Using complex networks to study intricate patterns

From social to neuronal, networks are omnipresent in our day-to-day lives. Networks such as transportation, power grids, web-pages, facebook, internet etc are complex systems built up of a collection of similar objects with an underlying pattern in their interactions or relations. “This is true for natural numbers, too”, is the thought behind researchers applying complex networks to study patterns in numbers.

Using the framework of complex networks, IISER Pune researchers G. Ambika, Professor in Physics at IISER Pune; graduate student Snehal Shekatkar; and IISER Pune Math faculty member Chandrasheel Bhagwat have found a novel pattern in natural numbers based on the divisibility of the numbers (Nature Scientific Reports 2015:14280).

Networks of different sizes were analyzed to derive information on divisibility patterns

Networks of different sizes were analyzed to derive information on divisibility patterns

In a network of natural numbers generated by the team, each number was a node and two nodes were connected if one of them divides the other (for example, 3 and 12 would be connected but 3 and 14 will not be connected).
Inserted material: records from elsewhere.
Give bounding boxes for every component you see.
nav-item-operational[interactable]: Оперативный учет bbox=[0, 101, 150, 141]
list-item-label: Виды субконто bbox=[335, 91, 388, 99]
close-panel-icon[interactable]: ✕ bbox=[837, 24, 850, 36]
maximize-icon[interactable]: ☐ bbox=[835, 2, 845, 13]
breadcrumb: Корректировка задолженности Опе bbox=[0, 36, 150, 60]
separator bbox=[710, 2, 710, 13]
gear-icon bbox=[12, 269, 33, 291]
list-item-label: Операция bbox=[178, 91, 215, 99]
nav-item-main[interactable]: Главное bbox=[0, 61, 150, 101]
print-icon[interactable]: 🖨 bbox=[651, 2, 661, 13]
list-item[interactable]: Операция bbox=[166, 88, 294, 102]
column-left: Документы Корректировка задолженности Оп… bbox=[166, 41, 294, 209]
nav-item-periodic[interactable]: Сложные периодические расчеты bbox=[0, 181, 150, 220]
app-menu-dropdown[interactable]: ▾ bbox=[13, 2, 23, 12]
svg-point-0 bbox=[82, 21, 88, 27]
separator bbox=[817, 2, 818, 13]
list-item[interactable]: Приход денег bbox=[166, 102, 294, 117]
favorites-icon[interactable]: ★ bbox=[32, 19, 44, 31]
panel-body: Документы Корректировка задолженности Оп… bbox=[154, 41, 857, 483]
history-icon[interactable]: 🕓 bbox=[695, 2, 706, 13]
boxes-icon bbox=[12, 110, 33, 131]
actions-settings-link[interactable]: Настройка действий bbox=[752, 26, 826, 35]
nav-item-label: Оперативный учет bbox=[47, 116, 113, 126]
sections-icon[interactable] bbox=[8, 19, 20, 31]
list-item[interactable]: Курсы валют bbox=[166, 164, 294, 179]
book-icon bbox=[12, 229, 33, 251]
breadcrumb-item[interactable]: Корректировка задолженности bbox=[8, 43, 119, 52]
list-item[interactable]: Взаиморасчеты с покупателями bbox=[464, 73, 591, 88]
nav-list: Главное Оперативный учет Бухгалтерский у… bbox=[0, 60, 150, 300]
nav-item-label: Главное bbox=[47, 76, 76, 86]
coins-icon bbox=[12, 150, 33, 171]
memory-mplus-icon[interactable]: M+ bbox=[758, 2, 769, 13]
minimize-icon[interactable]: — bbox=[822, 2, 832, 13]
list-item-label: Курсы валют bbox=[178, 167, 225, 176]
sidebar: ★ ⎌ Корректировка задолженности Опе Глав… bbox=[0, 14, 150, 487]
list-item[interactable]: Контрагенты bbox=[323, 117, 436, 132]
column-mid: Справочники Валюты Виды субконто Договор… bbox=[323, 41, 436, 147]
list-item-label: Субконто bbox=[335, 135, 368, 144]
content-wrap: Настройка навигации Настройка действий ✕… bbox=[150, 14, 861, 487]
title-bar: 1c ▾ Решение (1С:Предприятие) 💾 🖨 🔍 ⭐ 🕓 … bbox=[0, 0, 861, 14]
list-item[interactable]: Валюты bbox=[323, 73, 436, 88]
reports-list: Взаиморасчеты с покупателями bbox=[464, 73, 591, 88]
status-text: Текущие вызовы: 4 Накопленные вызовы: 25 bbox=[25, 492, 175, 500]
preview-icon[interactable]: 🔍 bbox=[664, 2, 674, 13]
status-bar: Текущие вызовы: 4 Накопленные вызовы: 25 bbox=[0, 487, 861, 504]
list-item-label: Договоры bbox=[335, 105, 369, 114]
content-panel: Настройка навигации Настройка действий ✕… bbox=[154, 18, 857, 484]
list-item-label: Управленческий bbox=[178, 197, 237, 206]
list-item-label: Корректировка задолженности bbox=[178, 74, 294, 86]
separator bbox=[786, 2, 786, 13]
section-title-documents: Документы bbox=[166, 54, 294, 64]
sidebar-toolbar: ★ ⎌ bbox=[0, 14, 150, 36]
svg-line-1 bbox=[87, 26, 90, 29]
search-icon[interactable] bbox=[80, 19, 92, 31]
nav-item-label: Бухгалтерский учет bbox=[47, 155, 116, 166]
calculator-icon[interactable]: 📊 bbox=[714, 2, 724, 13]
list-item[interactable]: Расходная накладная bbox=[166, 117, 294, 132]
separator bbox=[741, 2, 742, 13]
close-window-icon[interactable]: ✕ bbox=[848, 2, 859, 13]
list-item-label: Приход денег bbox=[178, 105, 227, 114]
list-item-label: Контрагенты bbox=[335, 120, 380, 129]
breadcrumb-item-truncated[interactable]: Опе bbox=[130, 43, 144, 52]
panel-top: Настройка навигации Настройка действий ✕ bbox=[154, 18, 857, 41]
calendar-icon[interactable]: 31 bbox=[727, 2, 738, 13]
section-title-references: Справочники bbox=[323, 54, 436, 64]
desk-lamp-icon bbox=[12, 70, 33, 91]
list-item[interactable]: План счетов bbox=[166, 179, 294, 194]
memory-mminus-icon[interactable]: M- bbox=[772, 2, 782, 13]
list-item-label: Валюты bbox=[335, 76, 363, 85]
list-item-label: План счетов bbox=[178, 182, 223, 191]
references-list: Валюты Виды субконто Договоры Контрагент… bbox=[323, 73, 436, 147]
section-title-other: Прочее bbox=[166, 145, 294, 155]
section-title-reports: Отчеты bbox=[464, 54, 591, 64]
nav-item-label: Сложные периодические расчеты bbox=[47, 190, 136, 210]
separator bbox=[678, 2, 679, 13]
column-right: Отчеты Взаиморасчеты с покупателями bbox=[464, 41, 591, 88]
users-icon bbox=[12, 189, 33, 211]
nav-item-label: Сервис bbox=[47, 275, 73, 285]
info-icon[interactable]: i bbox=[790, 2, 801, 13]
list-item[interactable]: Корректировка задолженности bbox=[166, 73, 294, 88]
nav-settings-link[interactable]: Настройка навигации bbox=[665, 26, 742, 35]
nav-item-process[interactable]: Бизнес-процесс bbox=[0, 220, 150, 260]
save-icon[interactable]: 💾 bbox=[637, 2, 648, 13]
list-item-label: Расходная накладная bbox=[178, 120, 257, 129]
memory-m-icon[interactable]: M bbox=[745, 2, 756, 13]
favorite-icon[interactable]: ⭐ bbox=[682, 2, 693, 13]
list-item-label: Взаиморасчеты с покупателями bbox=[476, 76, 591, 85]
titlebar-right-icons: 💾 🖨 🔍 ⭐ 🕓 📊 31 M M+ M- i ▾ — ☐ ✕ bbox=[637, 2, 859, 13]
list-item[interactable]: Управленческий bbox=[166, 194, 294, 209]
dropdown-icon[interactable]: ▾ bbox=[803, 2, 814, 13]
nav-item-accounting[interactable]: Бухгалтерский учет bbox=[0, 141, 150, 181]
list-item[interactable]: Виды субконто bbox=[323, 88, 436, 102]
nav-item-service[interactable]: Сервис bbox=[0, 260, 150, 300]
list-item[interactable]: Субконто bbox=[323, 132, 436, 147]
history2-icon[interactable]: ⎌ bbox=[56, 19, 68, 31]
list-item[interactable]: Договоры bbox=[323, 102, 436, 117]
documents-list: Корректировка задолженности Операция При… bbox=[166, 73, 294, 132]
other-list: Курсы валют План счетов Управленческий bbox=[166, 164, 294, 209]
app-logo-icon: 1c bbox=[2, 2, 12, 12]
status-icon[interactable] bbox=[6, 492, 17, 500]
Networks of different sizes were considered and their topological characteristics were studied and compared.

This analysis led them to an interesting observation: divisibility relations did not involve any characteristic scale but the characteristics of the network seemed to vary smoothly with the size of the network. This was surprising in view of the fact that distribution or occurrence of prime numbers has been known to be irregular in the sequence of natural numbers. There was an interesting similarity in the clustering properties of the network. The team named this new phenomenon as “stretching similarity”.

In a separate study, supported by DST DAAD, Prof Ambika and Mr Shekatkar in collaboration with the research group of Prof Juergen Kurths from Potsdam Institute of Climate Impact Research, Germany have studied the connectivity patterns between airports in USA and Europe (Nature Scientific Reports 2015:18183). For this complex system of “network of networks”, the team came up with a relatively simple model called RAIN (RAndom Interacting Network) that predicts the dependence of international connections between Europe and USA, solely on the basis of domestic connections in these two regions. The RAIN model statistically relates intra-network features to inter-network structure and as such its framework is general and can be potentially adapted to various real-world complex systems.